Footprints® Plants Edibles Recipes

Thai Basil Whipped Cream

Serves 6-8

Hand-whipped, fresh cream infused with the spicy, licoricey taste of Thai Basil makes this both light and decadent. Sweet peaches and tart blueberries, warmed with cardamom, combine perfectly.


  • 3 peaches, sliced
  • 2 cups blueberries
  • 1/2 tsp ground cardamom
  • 1 tbs sugar
  • 2 tbs roughly chopped Footprints Edibles Thai Basil
  • 1-2 tbs sugar
  • 2 cups heavy or whipping cream



Toss sliced peaches and blueberries together with cardamom and sugar. Let macerate in fridge for 30-45 minutes. If they don’t release any liquid after the first 15 minutes, add a squeeze of fresh lemon juice. How liquidy this gets depends on how juicy your fruit is. Just go with it.

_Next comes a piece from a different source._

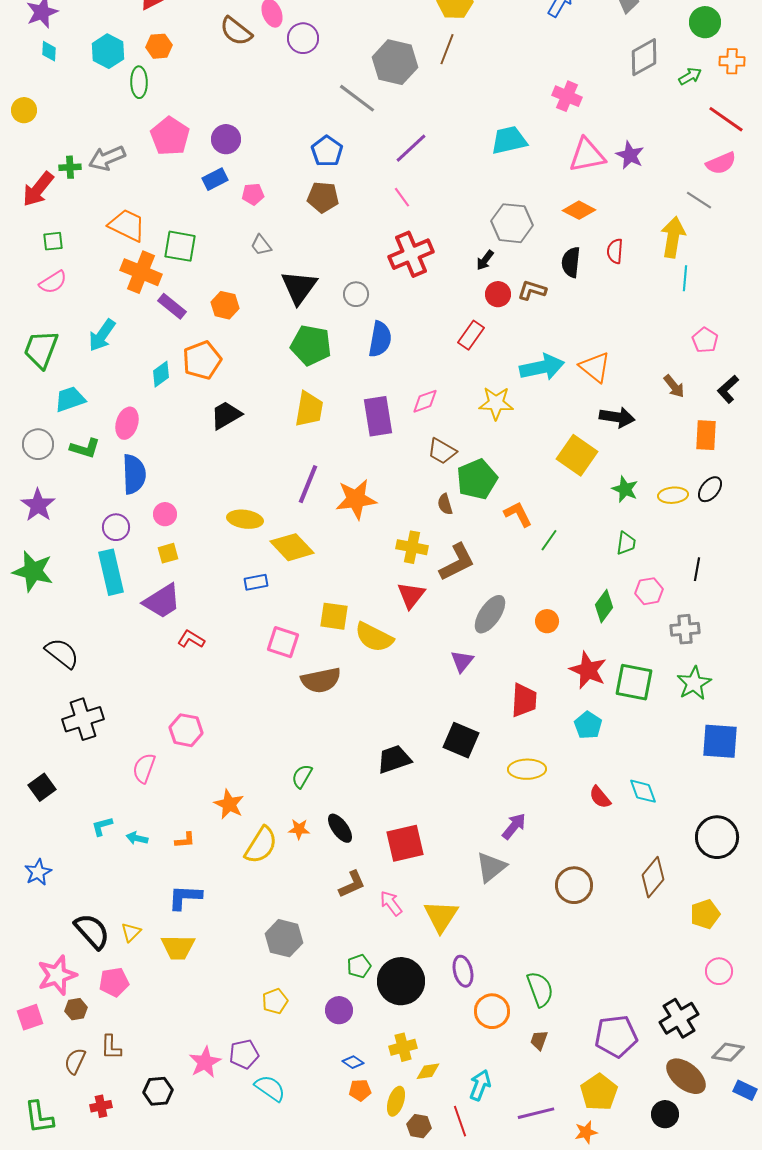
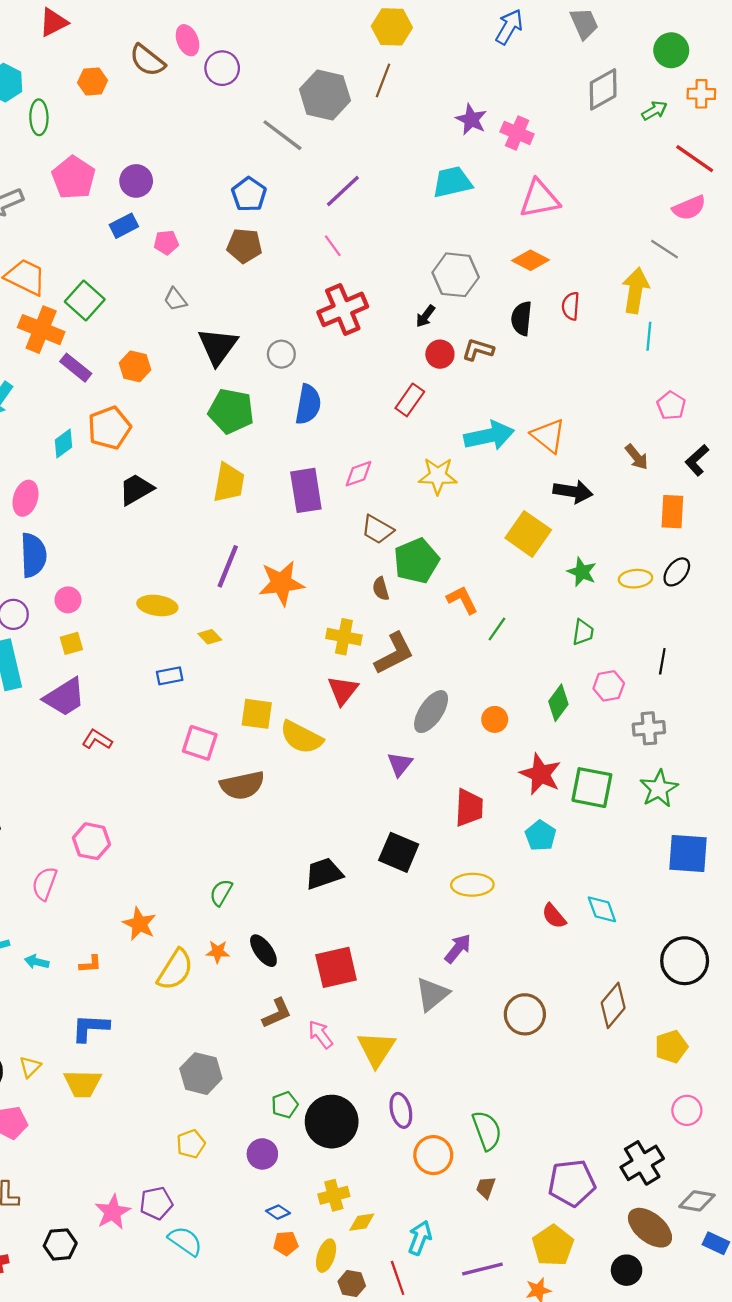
orange hexagon: (159, 46) -> (93, 82), moved
purple star: (630, 155) -> (471, 120), moved
green square: (180, 246) -> (85, 300), turned 32
yellow diamond: (292, 547) -> (210, 637), size x0.5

On a cutting board, sprinkle the roughly chopped basil with the sugar and chop together until the basil is broken down almost as finely as the sugar.

Whisk the cream to soft peaks. Then whisk in the basil sugar just until peaks are stiff, being careful not to over whisk.

Serve fruit topped with a generous dollop of cream. And by “dollop” I mean “giant spoonful.”

Tip: You can peel the peaches if you have a fuzzy texture issue, but that seems like a lot of work to me. Slice them as thin or thick as you like. Thin slices give each bite a better balance with the blueberries.